▸ **WHAT NEEDS TO BE DONE**: Copy out every line of the records in which "para" can be found.

▸ **THE DATA**:
* * *

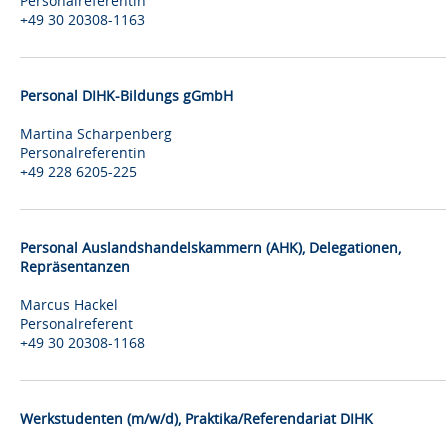
Personalreferentin
+49 30 20308-1163
Personal DIHK-Bildungs gGmbH
Martina Scharpenberg
Personalreferentin
+49 228 6205-225
Personal Auslandshandelskammern (AHK), Delegationen,
Repräsentanzen
Marcus Hackel
Personalreferent
+49 30 20308-1168
Werkstudenten (m/w/d), Praktika/Referendariat DIHK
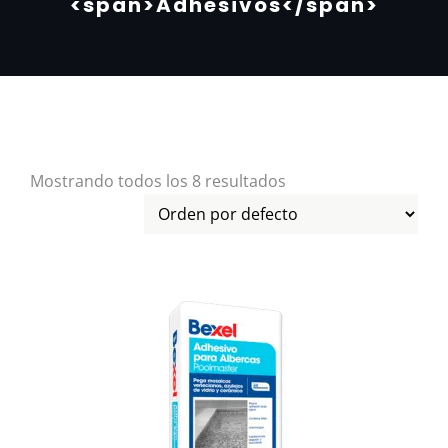
<span>Adhesivos</span>
Mostrando todos los 8 resultados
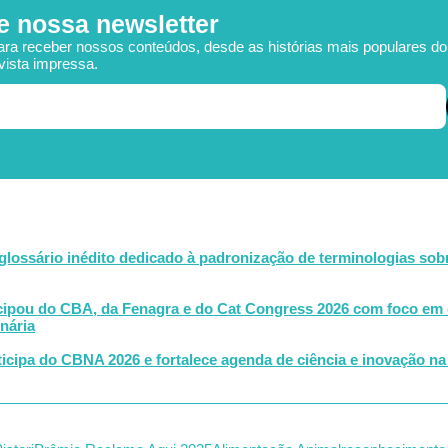
e nossa newsletter
ara receber nossos conteúdos, desde as histórias mais populares d
vista impressa.
glossário inédito dedicado à padronização de terminologias sob
cipou do CBA, da Fenagra e do Cat Congress 2026 com foco em 
nária
icipa do CBNA 2026 e fortalece agenda de ciência e inovação na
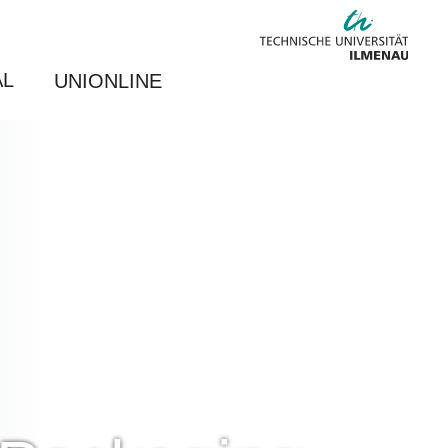
AL
UNIONLINE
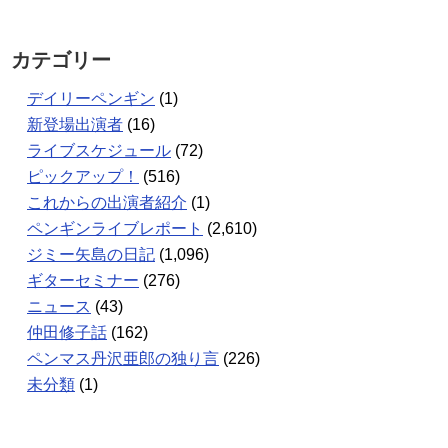
カテゴリー
デイリーペンギン
(1)
新登場出演者
(16)
ライブスケジュール
(72)
ピックアップ！
(516)
これからの出演者紹介
(1)
ペンギンライブレポート
(2,610)
ジミー矢島の日記
(1,096)
ギターセミナー
(276)
ニュース
(43)
仲田修子話
(162)
ペンマス丹沢亜郎の独り言
(226)
未分類
(1)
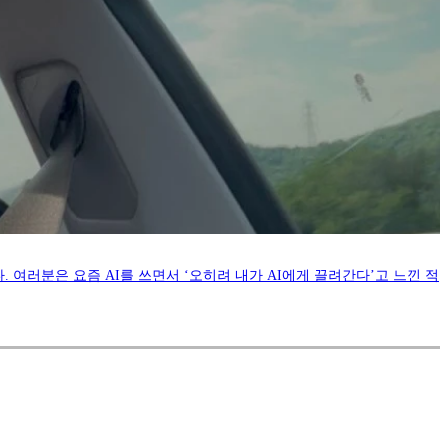
. 여러분은 요즘 AI를 쓰면서 ‘오히려 내가 AI에게 끌려간다’고 느낀 적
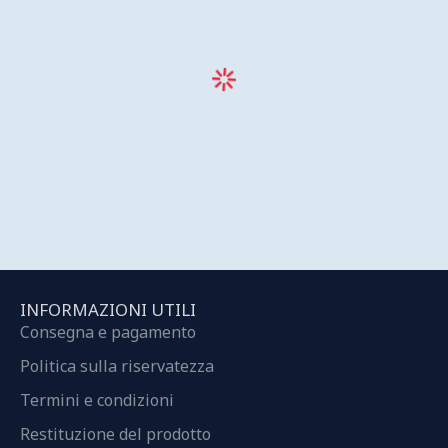
INFORMAZIONI UTILI
Consegna e pagamento
Politica sulla riservatezza
Termini e condizioni
Restituzione del prodotto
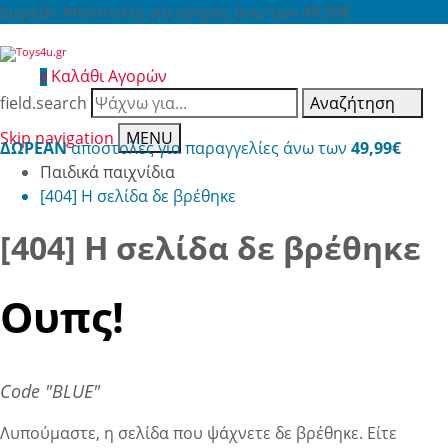
Δωρεάν Αποστολές για αγορές άνω των 49,99€
Καλάθι Αγορών
0
field.search
Αναζήτηση
Skip navigation
MENU
ΔΩΡΕΑΝ
αποστολές για παραγγελίες άνω των
49,99€
Παιδικά παιχνίδια
[404] Η σελίδα δε βρέθηκε
[404] Η σελίδα δε βρέθηκε
Ουπς!
Code "BLUE"
Λυπούμαστε, η σελίδα που ψάχνετε δε βρέθηκε. Είτε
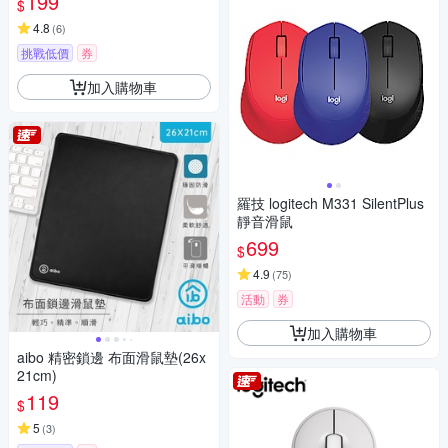
199
$
4.8
(
6
)
挑戰低價
券
加入購物車
羅技 logitech M331 SilentPlus
靜音滑鼠
699
$
4.9
(
75
)
活動
券
加入購物車
aibo 精密鎖邊 布面滑鼠墊(26x
21cm)
119
$
5
(
3
)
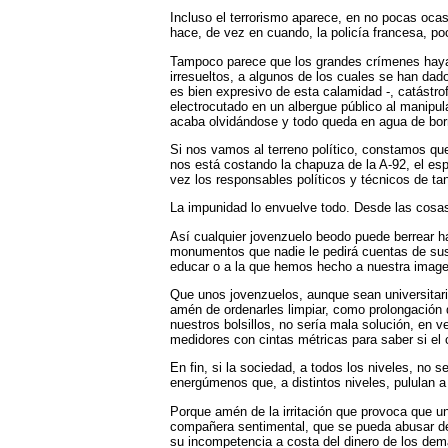
Incluso el terrorismo aparece, en no pocas ocas
hace, de vez en cuando, la policía francesa, po
Tampoco parece que los grandes crímenes hayan 
irresueltos, a algunos de los cuales se han dado
es bien expresivo de esta calamidad -, catástr
electrocutado en un albergue público al manipu
acaba olvidándose y todo queda en agua de borr
Si nos vamos al terreno político, constamos qu
nos está costando la chapuza de la A-92, el es
vez los responsables políticos y técnicos de t
La impunidad lo envuelve todo. Desde las cosa
Así cualquier jovenzuelo beodo puede berrear ha
monumentos que nadie le pedirá cuentas de su
educar o a la que hemos hecho a nuestra imagen
Que unos jovenzuelos, aunque sean universitario
amén de ordenarles limpiar, como prolongación d
nuestros bolsillos, no sería mala solución, en 
medidores con cintas métricas para saber si el
En fin, si la sociedad, a todos los niveles, no s
energúmenos que, a distintos niveles, pululan 
Porque amén de la irritación que provoca que u
compañera sentimental, que se pueda abusar de 
su incompetencia a costa del dinero de los demá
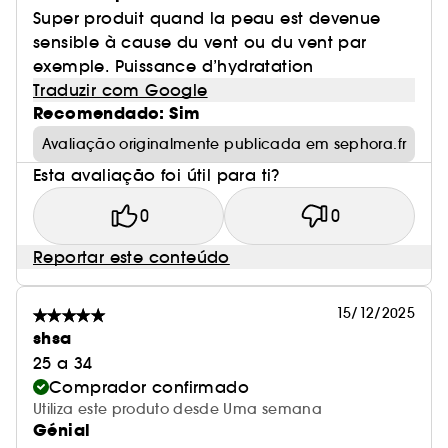
Super produit quand la peau est devenue
sensible à cause du vent ou du vent par
exemple. Puissance d’hydratation
Traduzir com Google
Recomendado: Sim
Avaliação originalmente publicada em sephora.fr
Esta avaliação foi útil para ti?
0
0
Reportar este conteúdo
15/12/2025
shsa
25 a 34
Comprador confirmado
Utiliza este produto desde Uma semana
Génial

* * *

▸ **TASK RESPONSE**:
medidores con cintas métricas para saber si el
Esta avaliação foi útil para ti?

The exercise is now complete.